Oleh: Wardjito Soeharso
Barisan.co – Ketika Habib Rizieq Shihab (HRS) difitnah, mereka ketawa ketiwi. Mereka mencerca dan mencela. Seolah mereka yang paling tahu kasusnya. Begitu pun, ketika HRS terbelenggu tak bisa gerak di Arab, tak bisa pulang ke Indonesia, mereka loncat-loncat kegirangan seolah dapat mainan yang mengasyikkan.
Umpatan dan hinaan begitu lancar keluar dari mulut-mulut yang berlepotan liur kenikmatan karena melihat HRS seperti tak berdaya terkunci di rumah orang. Dan para pendukung HRS tak mampu membelanya selain terus berdoa dan bersabar sekuat tenaga. Tahukah?
Energi yang terpendam untuk membela HRS itu tetap bergolak seperti magma di bawah tekanan sumbat yang bila menemukan celah keluar, pasti akan menyembur membajir keluar menabrak apa saja yang jadi perintang di depannya.
Dan itu terbukti hari ini. 10 November 2020, HRS bisa pulang kembali ke Indonesia. Selama 3.5 tahun pengikutnya menahan rindu dendam, menyimpan semua energi di bawah tekanan cercaan, celaan, hinaan, pelecehan, dan semacamnya itu. Ya, 3.5 tahun.

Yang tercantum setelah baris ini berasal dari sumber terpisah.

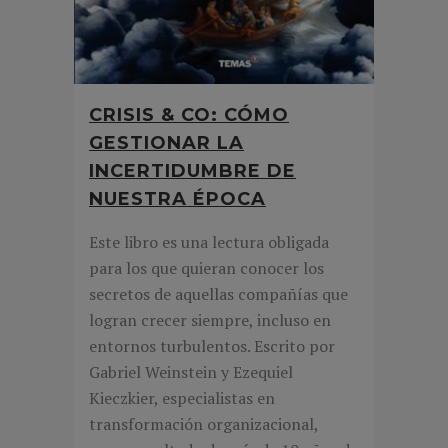
CRISIS & CO: CÓMO
GESTIONAR LA
INCERTIDUMBRE DE
NUESTRA ÉPOCA
Este libro es una lectura obligada
para los que quieran conocer los
secretos de aquellas compañías que
logran crecer siempre, incluso en
entornos turbulentos. Escrito por
Gabriel Weinstein y Ezequiel
Kieczkier, especialistas en
transformación organizacional,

Dan hari ini, HRS mampu keluar dari isolasi rumah yang terkunci rapat. HRS hadir kembali di tengah2 pengikutnya.
Bisakah dibayangkan, apa yang terjadi? Penjemputan kedatangannya begitu fantastis. Belum ada seorang pun di negeri ini yang punya karisma seperti HRS. Sambutan kepulangannya gegap gempita.
Pengikutnya memperlihatkan kekuatan yang selama ini tersimpan. Bak air bah atau magma yang menjebol sumbat penghalangnya untuk cari jalan keluar, mereka membanjiri Jakarta dan memenuhi bandara.
Tentu. Dari banjir bah manusia itu, ada dampak yang langsung dirasakan oleh mereka yang mestinya hari ini bisa nyaman memanfaatkan bandara. Mereka tertahan. Semua penerbangan tertunda. Akses ke bandara tertutup!
Ada taman-teman di sepanjang jalan yang dengan sangat terpaksa menjadi rusak terinjak kaki-kaki yang terus berebut tempat untuk berpijak. Sungguh, ini hal yang wajar dan manusiawi. Di mana ada kerumunan manusia, tidaklah mungkin menghindari adanya rumput yang tidak terpijak.
Tentu. Harus dimaklumi juga bila ada pihak-pihak yang nggrundel, ngedumel, bahkan marah-marah memaki, karena kepentingannya hari ini harus terganggu dengan gempitanya penyambutan HRS. Wajar saja. Namanya kepentingannya terganggu. Tentu tidak suka. Dan, kiranya FPI dan kelompok yang membanjiri bandara hari ini, sebaiknya juga minta maaf kepada siapa saja yang hari ini kepentingannya sudah terganggu.
Ya. Minta maaf. Karena bagaimana pun juga, peristiwa hari ini telah mengundang polemik pro dan kontra dalam pandangan publik yang majemuk.
Hanya saja, kalau mereka yang terganggu hari ini bersedia sedikit saja melonggarkan dada dan menjernihkan otak, kayaknya akan cukup memaklumi dan mau mengerti mengapa peristiwa hari ini mesti terjadi. Ya. Di sinilah sesungguhnya makna untuk mampu saling memahami dengan pikiran yang bening dan perasaan yang bersih.
Ya. Seandainya. Seandainya HRS tidak dikunci selama 3.5 tahun di negeri orang. Seandainya HRS dan para pengikutnya tidak dicerca, dicela, dihina dengan kata-kata yang sungguh memanaskan telinga. Dan seandainya yang lain. Kayaknya gelombang bah pengikut HRS tidak akan sehebat hari ini dalam menyambut kepulangannya.
Sekali lagi. Yang terjadi hari ini, boleh dikata sebagai bentuk reaksi dari berbagai aksi yang sudah mendahului sejak 3.5 tahun lalu.
Bukankah hari ini reaksi yang cukup impas untuk mereka yang selama 3.5 tahun loncat-loncat riang gembira membully HRS dan pengikutnya yang seolah tanpa daya?